The Shanghai Composite Index has doubled since the second half of 2014, and turnover keeps surging. However, the economy faces growing downward pressures. GDP growth in the first quarter slowed to a six-year low of 7 percent; the stock market has been faring too well, compared with economic performance. Some say the bull run shows investor confidence in reforms because they are putting their money in stocks. Last year, we said the stock market should be a “reform-created bull,” but that doesn’t mean it will be. Given the reform challenges, it is hard to buy into the view that the charge has been due to rising expectations of reform.
No one will disagree the bull in the market is a “cash cow.” Margin trading and short selling have exceeded 1.7 trillion yuan, stock collateral loans amount to 700 billion yuan, and capital raised through trust companies’ private equity funds has reached some 500 billion yuan. It is impossible to estimate how much has been raised from the public. If the bull run is a result of fund flows, rather than market fundamentals, the going will be choppy. That won’t help the economy.
Those who believe otherwise say the market can help lower financing costs, create wealth and boost consumption. Indeed, a rising stock market benefits companies seeking expansion, as long as it is a healthy market. In one full of “irrational bubbles,” businesses will only take money. Worse, many will focus on speculation and become less productive. The so-called wealth effect is a mirage. Since the bull run began, consumption has been falling, not rising.
The economy faces many challenges, including overcapacity, high local debt, slow fiscal revenue growth, and looming risks in the real estate and financial sectors. A rising stock market can create an illusion of prosperity, but cannot solve such thorny problems.
Given the seesaw effect between stocks and debt in the country’s capital market, a rising stock market could push up bond yields. This would, in turn, raise the cost of replacing and issuing local debt.
Some commentators say a bull market could help small and medium-sized enterprises raise funds and cut financing costs. But this would be an insignificant amount, given the limited size of the primary market. Instead, huge funds circulating in the secondary market would reduce liquidity. This would be detrimental to those seeking to innovate or set up business. Increases in risk-free interest rates will restrict the central bank’s monetary policy and pose dangers for the plan to open up the capital account.

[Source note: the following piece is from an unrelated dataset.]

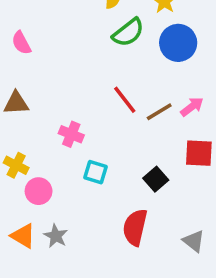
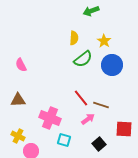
pink arrow: (192, 107) -> (88, 119), moved
brown line: (159, 112) -> (101, 105), turned 49
pink cross: (71, 134) -> (50, 118), size x1.5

In the current macroeconomic situation, the harm wrought by a bull market amid reform expectations would outweigh the benefits of boosting investor confidence.
China needs a healthy capital market that can perform multiple functions, such as helping companies raise funds and improve corporate governance. But the core purpose is to improve the efficiency of resource allocation in the economy. This means the market needs radical reforms.
These must include governance reforms such as decentralization and simplification of powers; financial reforms such as the liberalization of interest rates, yuan internationalization and the opening up of the capital account; and financial and tax reforms. However, market reforms themselves are most vital, especially those for the IPO registration and regulatory systems. For the market to function well, the stock issuing and delisting system needs to be improved. This is a stern test for regulators. If investor structure, culture, market discipline and regulatory standards can be improved, China can develop a mature market in time.
History has shown that any attempt to control the stock market can be futile and dangerous. Blind approval of the current rally will only create a mad bull and only worsen deep-rooted conflicts. Regulators should remind investors of the risks rather than trying to rein in the market. The number of stock trading accounts in the first quarter surged by 433 per cent to more than 7.95 million, and most are held by novice investors. More importantly, the massive funds in the market have yet to be put to a stress test. A sudden correction could lead to chaos. Regulators should closely monitor the risks and crack down on illegal activities such as insider trading, information disclosure fraud and market manipulation.
Any hopes that the stock market can boost the economy fail to understand the relationship between the two. Only unwavering reforms can produce a healthy stock market that will help the real economy.